◆ Data for this exercise:
⟨

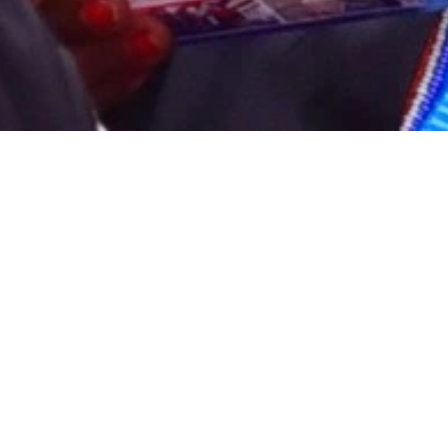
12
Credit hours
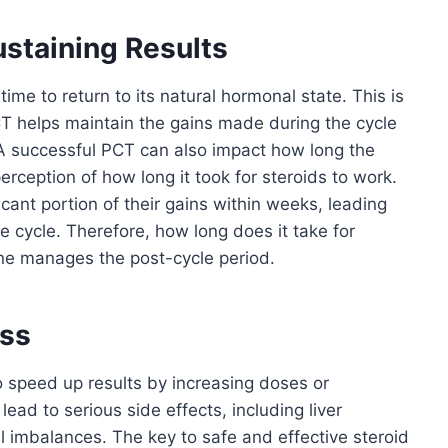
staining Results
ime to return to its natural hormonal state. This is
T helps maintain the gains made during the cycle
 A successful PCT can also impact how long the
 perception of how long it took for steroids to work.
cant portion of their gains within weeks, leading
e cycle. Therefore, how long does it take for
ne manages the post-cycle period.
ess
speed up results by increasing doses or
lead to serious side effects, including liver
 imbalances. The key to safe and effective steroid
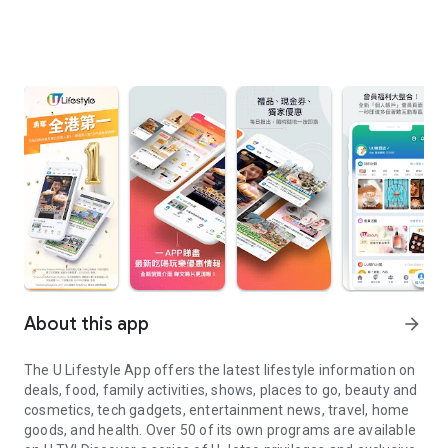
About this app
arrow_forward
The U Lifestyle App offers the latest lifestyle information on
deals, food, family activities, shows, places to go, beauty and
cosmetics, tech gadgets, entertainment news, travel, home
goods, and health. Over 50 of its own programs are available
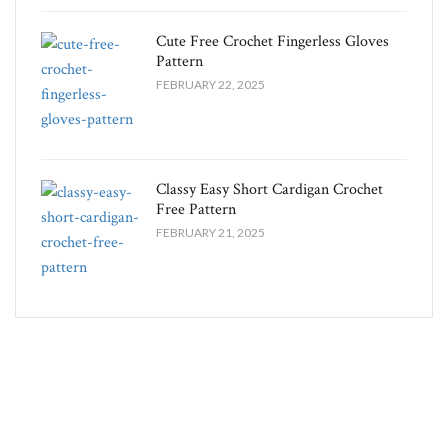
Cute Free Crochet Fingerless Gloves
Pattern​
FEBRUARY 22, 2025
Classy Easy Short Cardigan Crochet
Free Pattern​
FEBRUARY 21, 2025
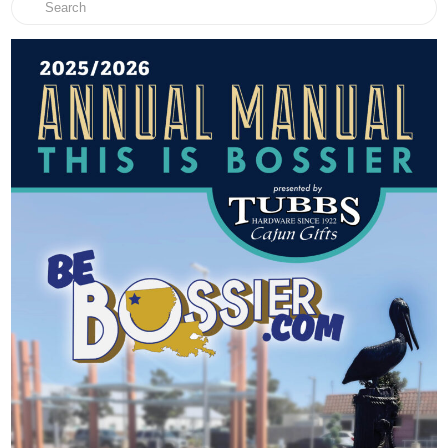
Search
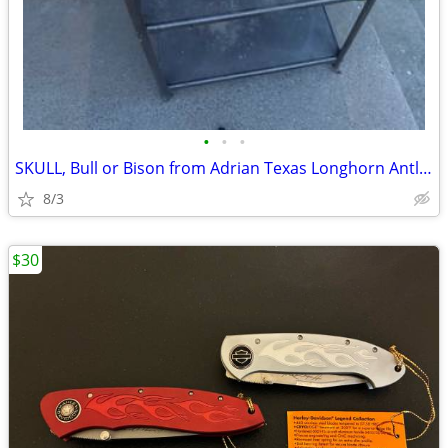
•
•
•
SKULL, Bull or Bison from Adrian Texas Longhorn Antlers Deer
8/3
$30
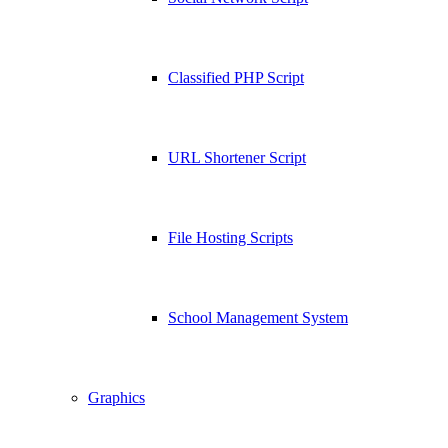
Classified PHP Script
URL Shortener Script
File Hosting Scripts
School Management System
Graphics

⟩
⟨

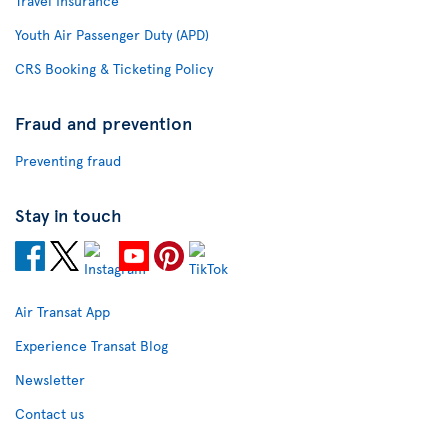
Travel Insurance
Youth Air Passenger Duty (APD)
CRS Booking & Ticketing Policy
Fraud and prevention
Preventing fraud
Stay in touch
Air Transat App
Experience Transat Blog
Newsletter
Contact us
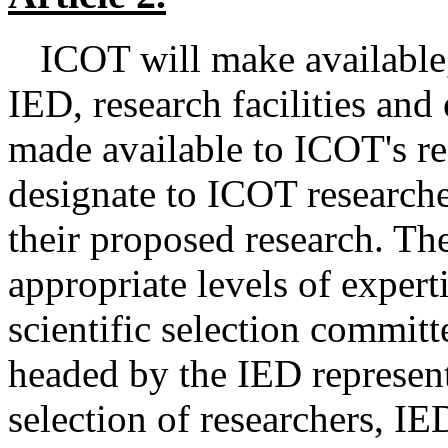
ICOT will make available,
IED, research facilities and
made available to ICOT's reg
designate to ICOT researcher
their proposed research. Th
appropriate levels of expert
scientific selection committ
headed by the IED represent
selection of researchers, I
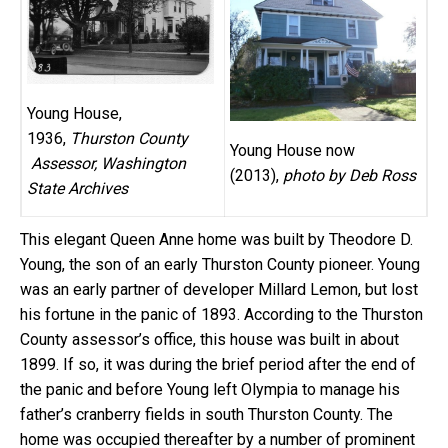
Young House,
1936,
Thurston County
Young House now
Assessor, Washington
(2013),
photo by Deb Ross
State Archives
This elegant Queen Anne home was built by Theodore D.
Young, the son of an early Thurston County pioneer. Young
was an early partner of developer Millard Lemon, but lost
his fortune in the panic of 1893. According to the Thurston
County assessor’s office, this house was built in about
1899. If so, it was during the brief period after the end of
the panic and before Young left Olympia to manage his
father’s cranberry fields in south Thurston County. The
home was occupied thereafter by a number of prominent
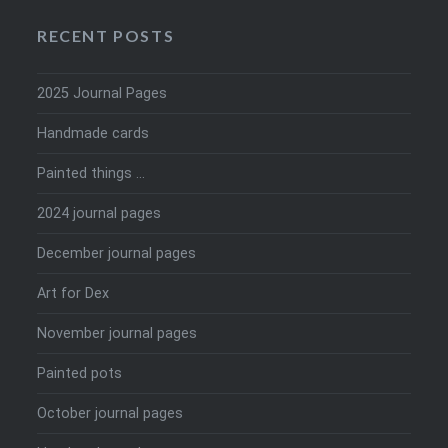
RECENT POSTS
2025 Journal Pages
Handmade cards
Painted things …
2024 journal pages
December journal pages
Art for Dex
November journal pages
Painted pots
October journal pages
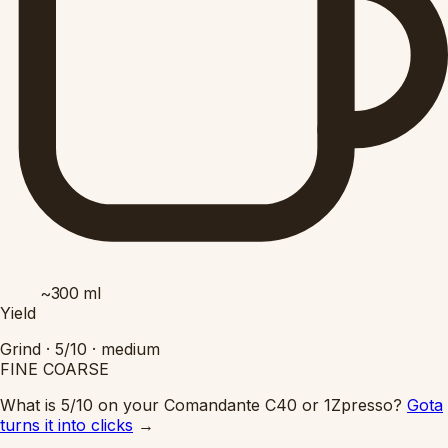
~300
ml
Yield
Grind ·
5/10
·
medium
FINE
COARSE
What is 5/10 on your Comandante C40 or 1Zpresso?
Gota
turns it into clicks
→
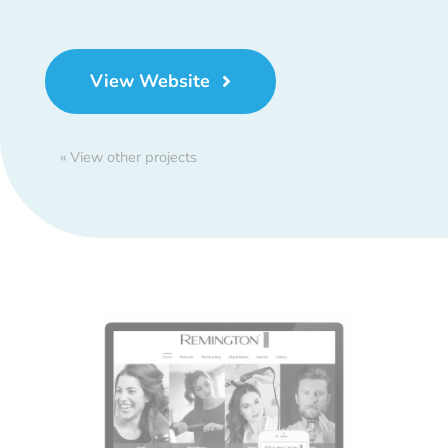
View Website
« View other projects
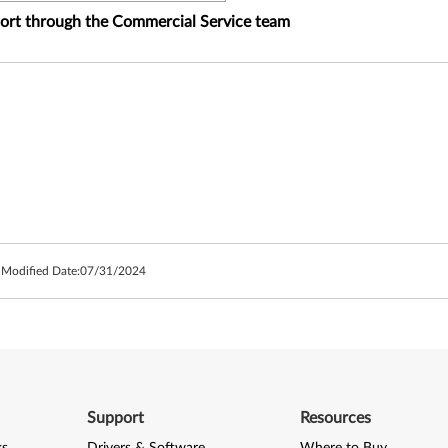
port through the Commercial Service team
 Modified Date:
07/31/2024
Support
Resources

⟩

◆ What you need to do:
If a line in the entries above has the word "period", copy it.

◆ Answer to the exercise:
ne manages the post-cycle period.
1899. If so, it was during the brief period after the end of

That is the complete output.